Genres of Captivity: Gender, Punishment and Carceral Modernity in Egypt
- Date: March 14th, Tuesday, 2023, 16:00 – 17:30
- Location: Room 304, SNUAC (Bldg. 101)
Accounts of modern Egyptian history are rife with movements and states mounting claims and counterclaims to power, sovereignty, and freedom. Prisons are central to this history. Indeed, no history of 20th century Egypt is free of: “large waves of arrests”, “imprisoned intellectuals”, “great repression campaigns”, and so on. But rarely do they follow up: and then what? Yet power contestation does not cease at the moment of arrest; life does not end at the prison’s gates. That is, prisons do not spell the death of politics or, even necessarily, of bodies. If anything, the space of the prison was a pivotal site of subject formation, power contestation and cultural production in Egypt and across the postcolonial Middle East.
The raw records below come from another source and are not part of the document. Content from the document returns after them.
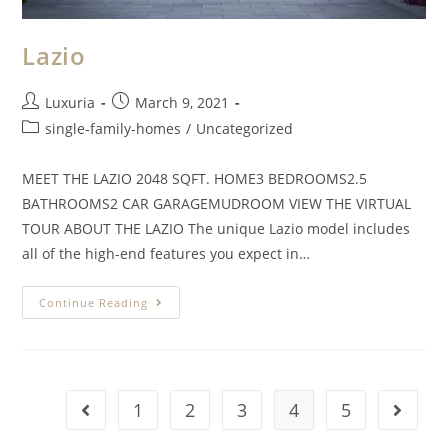
Lazio
Luxuria
March 9, 2021
single-family-homes
/
Uncategorized
MEET THE LAZIO 2048 SQFT. HOME3 BEDROOMS2.5
BATHROOMS2 CAR GARAGEMUDROOM VIEW THE VIRTUAL
TOUR ABOUT THE LAZIO The unique Lazio model includes
all of the high-end features you expect in…
Continue Reading
1
2
3
4
5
Prisons, then, might be reconstrued alongside such spaces as the coffeehouse and the mosque as spatial anchors of Middle East history. So what do prisons do? What kind of social and political order do they produce and reproduce? Much is made and unmade in prison: political subjectivities, networks and organisations, cultural production, disciplinary regimes, hegemonic orders and normative genders. Carcerality is productive of self, society and state. This talk will explore the relationship between carceral modernity and wider gender regimes in Egypt.
Hannah Elsisi is a social, intellectual and gender historian of the modern Middle East and North Africa in the world. Her research and teaching focus on global histories of gendered, carceral and capitalist regimes of power, mobility and subjectivity. Hannah is Assistant Professor of History and Gender Studies at New York University Abu Dhabi and visiting Senior Research Fellow at the Department of Political Economy, King’s College London. Before that she was Assistant Professor in Middle East History at King’s College London (2018-2020) and took her PhD from the History Faculty at Oxford (Merton College) in 2020. Her thesis was awarded the Malcolm Kerr and Leigh Douglas awards for best dissertation in Middle East Studies by MESA and BRISMES respectively. On completing her PhD in 2020 she joined Pembroke College, University of Cambridge, where she remains a fellow and an affiliate assistant professor in the History faculty and advisory board member at the Centre for Gender Studies. Hannah is an elected member of BRISMES’ committee on academic freedom. Publications include ‘They Threw Her in with the Prostitutes” Genre et Histoire, 2020 and “The Man and the Ant” JMEWS, 2023 and, forthcoming, Lovers in the Citadel: Prisons and Other Architectures of Subjection in Egypt and Behind the Sun: Prison Writing in an Egyptian Century.